(Items listed in a dataset)
*** Begin section ***

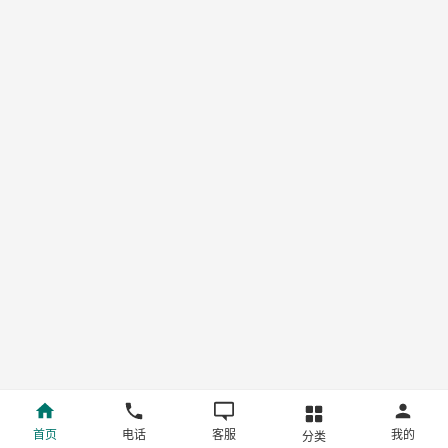
首页
电话
客服
我的
分类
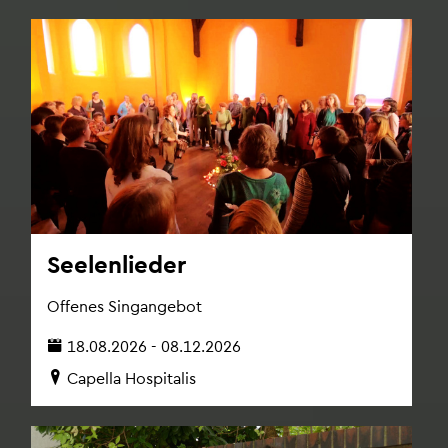
See­len­lie­der
Of­fe­nes Sing­an­ge­bot
18.08.2026 - 08.12.2026
Ca­pel­la Hos­pi­ta­lis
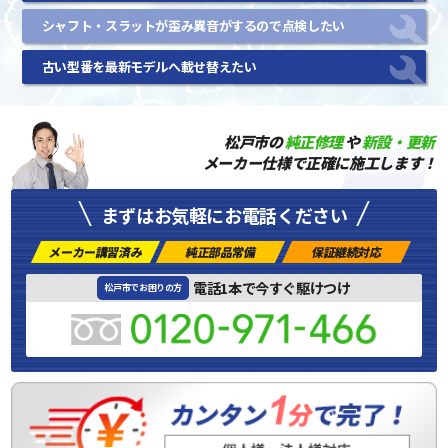
シャフト・スラットが歪み異音がするので点検したい
古い型番を最新モデルへ載せ替えたい
松戸市の
純正修理
や
新設・更新
メーカー仕様で正確に施工します！
まずはお気軽にお電話ください
メーカー講習済み
純正部品常備
保証継続対応
電話1本で今すぐ駆けつけ
松戸市でお困りの方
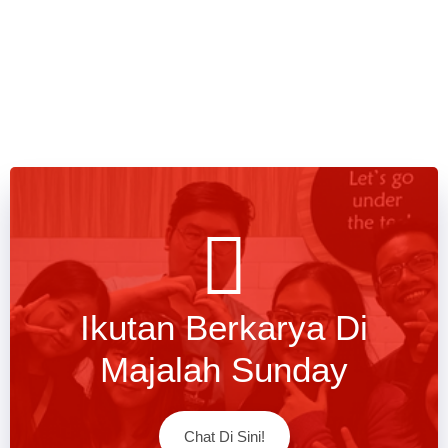
Ikutan Berkarya Di
Majalah Sunday
Chat Di Sini!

*** End section ***

- [About this exercise]: Transcribe every entry exactly, leaving out the pictures.

- [Solution below]:
首页
电话
客服
我的
分类
See­len­lie­der
Of­fe­nes Sing­an­ge­bot
18.08.2026 - 08.12.2026
Ca­pel­la Hos­pi­ta­lis
シャフト・スラットが歪み異音がするので点検したい
古い型番を最新モデルへ載せ替えたい
松戸市の
純正修理
や
新設・更新
メーカー仕様で正確に施工します！
まずはお気軽にお電話ください
メーカー講習済み
純正部品常備
保証継続対応
電話1本で今すぐ駆けつけ
松戸市でお困りの方
Ikutan Berkarya Di
Majalah Sunday
Chat Di Sini!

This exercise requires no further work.